„Eine Seefahrt die ist lustig, eine Seefahrt, die ist schön! Denn da kann man fremde Länder und noch manches andre sehn! Hol-la-hi, hol-la-ho,…“
Nun, der Respekt vor dem Meer und seinen Wellen war schon recht groß. Hatten wir doch keine Ahnung, wie das denn da so wird auf hoher See. Meine letzte Hochseereise war ungefähr 45 Jahre her und führte von der Insel Föhr nach Helgoland. Das war ein großer Spaß auf richtig rauher Hochsee, die Vielen auf der Nussschale den Appetit verdorben hatte.
Der Sturm vor Bord am Vorabend hatte sich gelegt und die nunmehr wesentlich größere MS Fridtjof Nansen zog ihre Bahnen ruhig in Richtung des arktischen Ozeans. Gut zwei Tage schipperten wir von Island hinüber nach Grönland. Zwei Tage Zeit, um auch geistig anzukommen, weg von Heim und Arbeit, abschalten von den Aufgeregtheiten des Alltags und der Anreise. Und Gelegenheit, sich an Bord zu orientieren und akklimatisieren.
Die Kabine war überraschend geräumig und von höherem Ausstattungsniveau, die Kojen extrem bequem. Vor allem aber war es sehr leise – kein Motorenlärm und keine Geräuschkulissen aus der Nachbarschaft. Das Fenster zum Hof lud zum spannen ein.

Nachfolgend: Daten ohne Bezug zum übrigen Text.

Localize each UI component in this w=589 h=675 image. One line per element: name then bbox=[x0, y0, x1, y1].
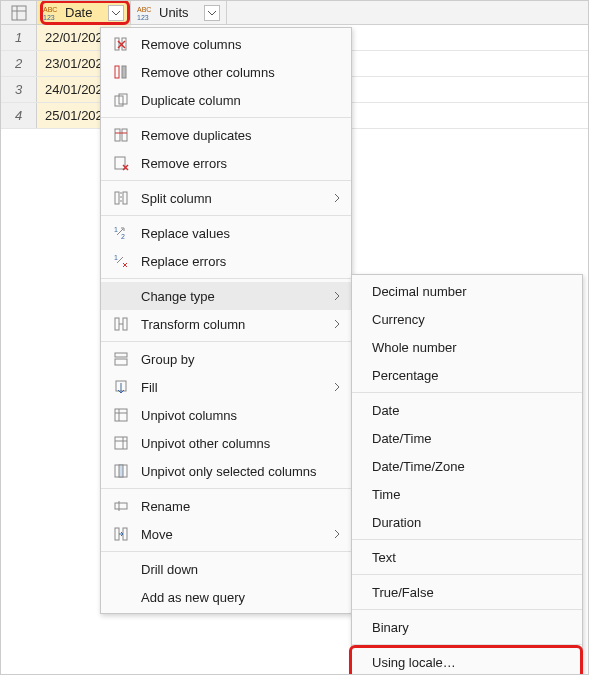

Pauli sein Frau nahm das Angebot zum saunieren dankend an, um anschließend im außerhäuslichen Whirlpool Dampf abzulassen. Währenddessen glotzte ihr Mann verträumt in die ewigen Weiten des Ozeans.
Die Crew stellte sich selbst, das vor uns liegende Programm und die schifflichen Abläufe vor. Man wurde Gruppen mit tierischen Namen zugeordnet, was später hilfreich beim organisieren von Exkursionen war. Wir gehörten zur Gruppe „Bow Haed Whales“, übersetzt „Grönlandwale“. Jeder bekam eine Jacke und Trinkflasche geschenkt und Gummistiefel geliehen. Die Bordrestaurants kredenzten sehr gutes und abwechslungsreiches Essen. Hier wurde einem bei jedem Mahl jedesmal ein Tisch zugeordnet und zu selbigen hinbegleitet. Joh, und so wurden es erste, recht kurzweilige Tage an Bord, bei dem vor allem Ruhe in Körper und Geist eintreten sollten. Auch wenn gleichzeitig die innere Aufregung um das, was vor uns lag, doch wuchs…
Dann, endlich, früh am Morgen des dritten Tages war es soweit: der erste Eisberg voraus!!! Naja, also ganz weit weg, am Horizont und nur mit dem Tele gut zu erahnen. Ein richtiger Kawenzmann! Wahrscheinlich. Man, man, man… Toll!

Der Puls hoch, die Aufregung groß: wir haben einen Eisberg gesehen! In der Ferne tauchte Festland auf. Nebenbei kreuzte noch eine Rotte Wale unseren Weg.

Und dann: noch mehr Eisberge. Kleine, große, schmale, lange, flache.





Und während der staunend schweigsame Pauli sein Frau ihr Mann sich am Ziel seiner Träume angelangt wähnte, näherte sich das Schiff der ersten Station mit humanoiden Anschluss: Qaqortoq. Wie gemalt lag es da vor uns, mit seinen pittoresk bunten Häusern.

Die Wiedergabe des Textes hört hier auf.